父公爵は発言がときどき不穏だが、こういう振る舞いには大公爵家らしさを感じる。
「いいかいヴィオレッタ、祈祷なんてものはね、ぱっと金を使って派手なミサでも開催して、数百人くらいの聖職者に総出で祈らせておけば、個人でちまちまと祈りを捧げるよりよほど効果的なのだよ。
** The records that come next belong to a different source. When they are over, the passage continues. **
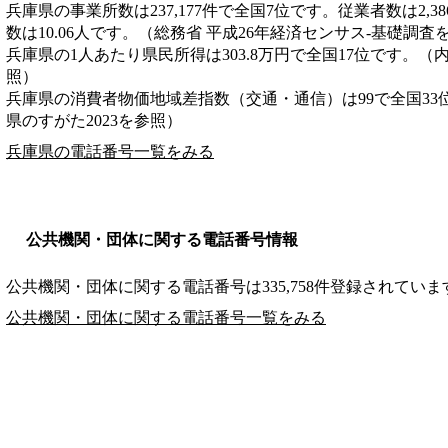
兵庫県の事業所数は237,177件で全国7位です。従業者数は2,3
数は10.06人です。（総務省 平成26年経済センサス‐基礎調査
兵庫県の1人あたり県民所得は303.8万円で全国17位です。（
照）
兵庫県の消費者物価地域差指数（交通・通信）は99で全国33
県のすがた2023を参照）
兵庫県の電話番号一覧をみる
公共機関・団体に関する電話番号情報
公共機関・団体に関する電話番号は335,758件登録されていま
公共機関・団体に関する電話番号一覧をみる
我々は時間を節約でき、聖職者は仕事と金を得るという、みんなが幸せになるシステムだ」
「お……お祈りってそういうシステムなんですのね、お父様……」
ヴィオレッタは知らなかった。
ゲームの設定外の部分はまだまだヴィオレッタも知らないことでいっぱいだ。
「パパは寄付金の金額が年間一位で表彰されたことが何度もある。きっとパパたちは天国でいい思いができることだろうよ」
自慢げに言うシュガー公爵のステータスウィンドウを、ヴィオレッタはこっそりチェックしてみた。
性格・悪、とばっちり書いてあった。
――お父様のお祈り、全然神様に届いてない!?
しかも特記欄に『稀代の暴君の資質です。悪の道を究めれば、歴史に名を残せるでしょう』と書いてあった。
――だめだー!! お金頼りはだめだー!!
「お……お父さま、わたくしやっぱり働きとう存じます! 修道女のお仕事体験、してみたーい! ねーパパ、おねがいおねがーい!」
ヴィオレッタが少し子どもっぽく駄々をこねるようにして言い、父公爵に抱き着くと、彼はデレデレしながら言った。
「そうかそうか……かわいいお前の頼みだものなぁ」
かくしてヴィオレッタは、仕事のできる悪代官の手により、『どきどき修道女体験コース』に入門することになった。
――待っててね、ラジエル。すぐにこの悪い性格を直して、あなたを迎えに行くからね。
ヴィオレッタは悲壮な覚悟を胸に秘め、現地に向かった。